== Segment start ==

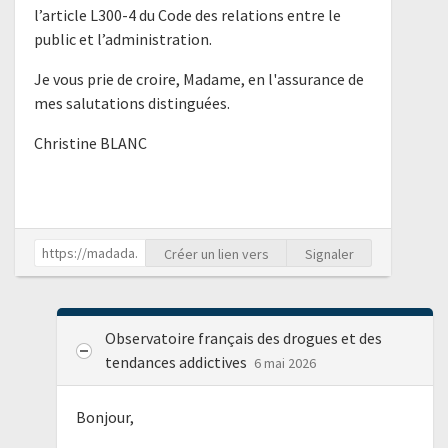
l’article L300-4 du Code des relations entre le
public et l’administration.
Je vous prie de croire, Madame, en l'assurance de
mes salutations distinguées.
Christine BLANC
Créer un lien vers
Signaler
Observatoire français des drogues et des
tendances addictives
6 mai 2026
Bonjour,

== Segment end ==

[WHAT NEEDS TO BE DONE] Copy out the lines above, from the one holding "Observatoire français des drogues et des" through the final line, with no other lines.

[TASK ANSWER]
Observatoire français des drogues et des
tendances addictives
6 mai 2026
Bonjour,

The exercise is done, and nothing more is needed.